● PROBLEM REQUIREMENTS:
In the entries below, tally the lines that contain the string "Manual", then state that number alone.

[Page segmentation data]
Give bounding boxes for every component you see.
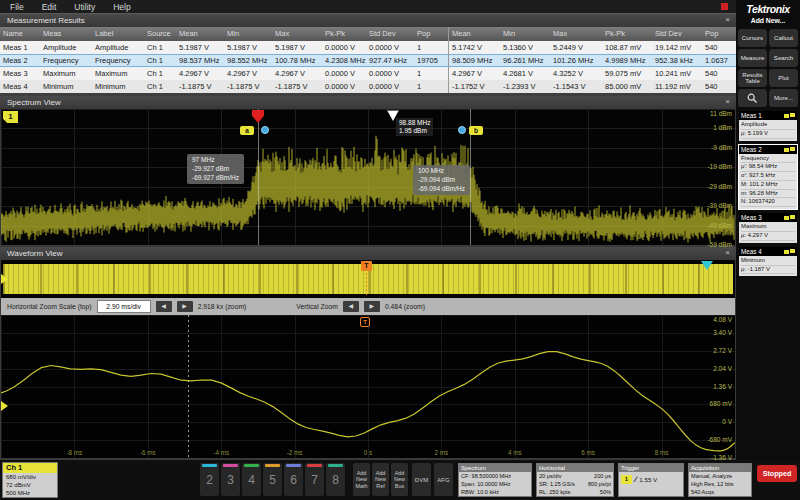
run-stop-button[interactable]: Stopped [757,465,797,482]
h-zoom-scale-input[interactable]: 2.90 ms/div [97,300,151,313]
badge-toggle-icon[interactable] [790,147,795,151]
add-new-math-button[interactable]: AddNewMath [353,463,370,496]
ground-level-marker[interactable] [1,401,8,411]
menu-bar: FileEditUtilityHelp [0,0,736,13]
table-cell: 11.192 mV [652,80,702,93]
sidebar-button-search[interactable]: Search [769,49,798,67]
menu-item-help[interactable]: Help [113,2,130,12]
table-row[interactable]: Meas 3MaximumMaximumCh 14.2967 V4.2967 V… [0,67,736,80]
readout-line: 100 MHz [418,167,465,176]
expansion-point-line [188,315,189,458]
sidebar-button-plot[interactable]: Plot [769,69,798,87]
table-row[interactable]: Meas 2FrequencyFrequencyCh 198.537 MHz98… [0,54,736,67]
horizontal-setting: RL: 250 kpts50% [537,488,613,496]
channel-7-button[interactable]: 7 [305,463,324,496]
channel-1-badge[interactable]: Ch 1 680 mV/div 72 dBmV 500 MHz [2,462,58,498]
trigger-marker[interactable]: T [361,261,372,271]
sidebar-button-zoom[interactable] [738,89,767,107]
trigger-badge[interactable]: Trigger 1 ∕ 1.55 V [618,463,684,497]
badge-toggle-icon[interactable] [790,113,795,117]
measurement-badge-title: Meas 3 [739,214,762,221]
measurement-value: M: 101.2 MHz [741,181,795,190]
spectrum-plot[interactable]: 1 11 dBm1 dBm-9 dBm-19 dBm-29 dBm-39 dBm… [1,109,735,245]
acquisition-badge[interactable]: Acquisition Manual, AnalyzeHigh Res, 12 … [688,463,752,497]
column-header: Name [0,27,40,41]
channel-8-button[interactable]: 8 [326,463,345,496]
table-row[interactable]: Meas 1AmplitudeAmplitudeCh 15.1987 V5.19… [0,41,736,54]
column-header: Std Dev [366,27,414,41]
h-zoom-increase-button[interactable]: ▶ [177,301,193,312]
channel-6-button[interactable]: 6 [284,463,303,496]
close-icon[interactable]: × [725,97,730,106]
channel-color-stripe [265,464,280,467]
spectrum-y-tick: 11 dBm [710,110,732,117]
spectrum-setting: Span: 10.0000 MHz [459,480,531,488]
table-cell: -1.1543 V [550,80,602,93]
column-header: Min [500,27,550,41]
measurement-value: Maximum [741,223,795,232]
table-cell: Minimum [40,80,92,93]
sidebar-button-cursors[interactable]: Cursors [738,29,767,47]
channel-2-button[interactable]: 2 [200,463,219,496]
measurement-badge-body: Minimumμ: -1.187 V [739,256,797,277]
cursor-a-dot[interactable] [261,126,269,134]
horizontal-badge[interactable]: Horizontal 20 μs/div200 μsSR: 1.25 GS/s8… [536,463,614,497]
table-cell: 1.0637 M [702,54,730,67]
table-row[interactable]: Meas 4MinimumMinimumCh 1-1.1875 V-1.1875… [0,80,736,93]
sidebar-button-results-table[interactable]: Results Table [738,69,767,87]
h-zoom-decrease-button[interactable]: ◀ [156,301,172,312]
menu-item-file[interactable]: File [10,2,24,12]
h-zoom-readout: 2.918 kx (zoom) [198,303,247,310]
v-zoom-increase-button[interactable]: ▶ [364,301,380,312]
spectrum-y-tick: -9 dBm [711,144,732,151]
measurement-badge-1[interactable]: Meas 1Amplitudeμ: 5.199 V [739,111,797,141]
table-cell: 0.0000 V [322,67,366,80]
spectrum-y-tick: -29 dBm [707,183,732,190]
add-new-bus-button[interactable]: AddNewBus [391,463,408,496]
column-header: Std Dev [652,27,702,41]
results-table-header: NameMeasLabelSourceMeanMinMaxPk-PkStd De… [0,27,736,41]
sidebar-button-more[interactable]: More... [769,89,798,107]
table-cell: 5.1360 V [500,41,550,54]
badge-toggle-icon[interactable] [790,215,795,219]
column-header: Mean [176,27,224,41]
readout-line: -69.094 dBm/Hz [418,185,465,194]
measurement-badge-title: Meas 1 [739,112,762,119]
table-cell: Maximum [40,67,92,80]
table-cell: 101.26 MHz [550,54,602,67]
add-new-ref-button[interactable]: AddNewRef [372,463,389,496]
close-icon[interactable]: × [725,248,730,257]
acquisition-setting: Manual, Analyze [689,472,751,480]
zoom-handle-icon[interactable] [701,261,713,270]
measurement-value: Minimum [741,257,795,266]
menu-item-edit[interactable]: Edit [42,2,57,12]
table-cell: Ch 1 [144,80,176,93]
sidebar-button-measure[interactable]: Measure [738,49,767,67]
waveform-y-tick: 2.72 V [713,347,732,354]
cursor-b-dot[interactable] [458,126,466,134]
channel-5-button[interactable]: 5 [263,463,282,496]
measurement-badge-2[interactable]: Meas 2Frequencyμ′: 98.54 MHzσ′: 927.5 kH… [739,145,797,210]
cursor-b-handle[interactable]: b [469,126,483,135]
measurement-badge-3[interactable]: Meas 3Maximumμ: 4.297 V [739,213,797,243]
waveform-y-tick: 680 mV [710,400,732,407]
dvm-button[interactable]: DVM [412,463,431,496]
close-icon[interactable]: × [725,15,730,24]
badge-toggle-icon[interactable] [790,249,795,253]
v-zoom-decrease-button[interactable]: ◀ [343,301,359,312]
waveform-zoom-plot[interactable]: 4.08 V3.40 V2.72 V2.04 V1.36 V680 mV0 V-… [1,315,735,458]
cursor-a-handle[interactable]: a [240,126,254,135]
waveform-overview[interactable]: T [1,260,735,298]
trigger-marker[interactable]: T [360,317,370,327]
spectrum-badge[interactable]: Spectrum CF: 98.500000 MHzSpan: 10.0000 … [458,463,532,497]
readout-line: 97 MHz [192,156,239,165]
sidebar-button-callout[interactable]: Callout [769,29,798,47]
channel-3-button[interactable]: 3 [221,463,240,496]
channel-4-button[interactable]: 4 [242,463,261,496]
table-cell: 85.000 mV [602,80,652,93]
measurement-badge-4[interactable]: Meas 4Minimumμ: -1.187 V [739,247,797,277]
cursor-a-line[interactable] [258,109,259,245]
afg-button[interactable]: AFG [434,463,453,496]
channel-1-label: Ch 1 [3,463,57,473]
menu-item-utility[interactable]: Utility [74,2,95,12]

● ANSWER:
2